Infliximab is an infusion, given at 0, 2, 6 weeks then 8 weekly thereafter. Children usually start at 5mg/kg. If control not achieved, a higher dose could be used else the interval reduced. Patients should get a CXR and Mantoux before starting in view of the particular risk of mycobacterial disease.
IV immunoglobulin has been used eg 2 doses on consecutive days monthly. Very expensive.
Mycophenolate – related to azathioprine. Used for connective tissue disease. SE gastrointestinal, liver, bone marrow. 600mg/m2 BD
Calcium and vitamin D supplements are often given for bone health.

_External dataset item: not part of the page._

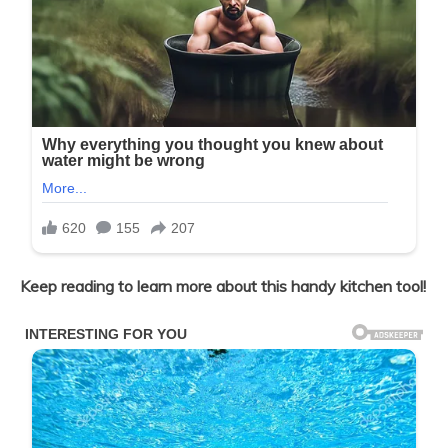
Keep reading to learn more about this handy kitchen tool!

Patients on immunosuppressants should avoid live vaccines and beware of infection. If unwell enough to need antibiotics they should probably stop treatment temporarily. Varicella is a particular concern – if contact with chickenpox and non-immune, consider VZIG or oral aciclovir for prophylaxis, and early IV aciclovir treatment. See Greenbook.
Not clear when to wean… Many patients do well for a year or so before their condition begins to worsen, swapping to another agent often works, and swapping back is also a useful option.
Outcome
JIA is a not a benign disease and outcome is variable. At least a third of patients have ongoing active disease into adulthood and many have sequelae eg:
joint damage requiring joint replacement
short stature from chronic disease compounded by steroid toxicity
localised growth problems (micrognathia or leg length inequality)
visual loss from uveitis
osteoporosis: one off DEXA scan not predictive of # (maybe better if serial scans?) so clinical. Minimize steroids; optimize exercise, nutrition, growth/puberty, calc/vitD/bisphosph
Bisphosphonates seem to be effective for increasing bone mass in JIA. Flu-like symptoms with first IV dose can be treated with paracetamol and tend not to recur.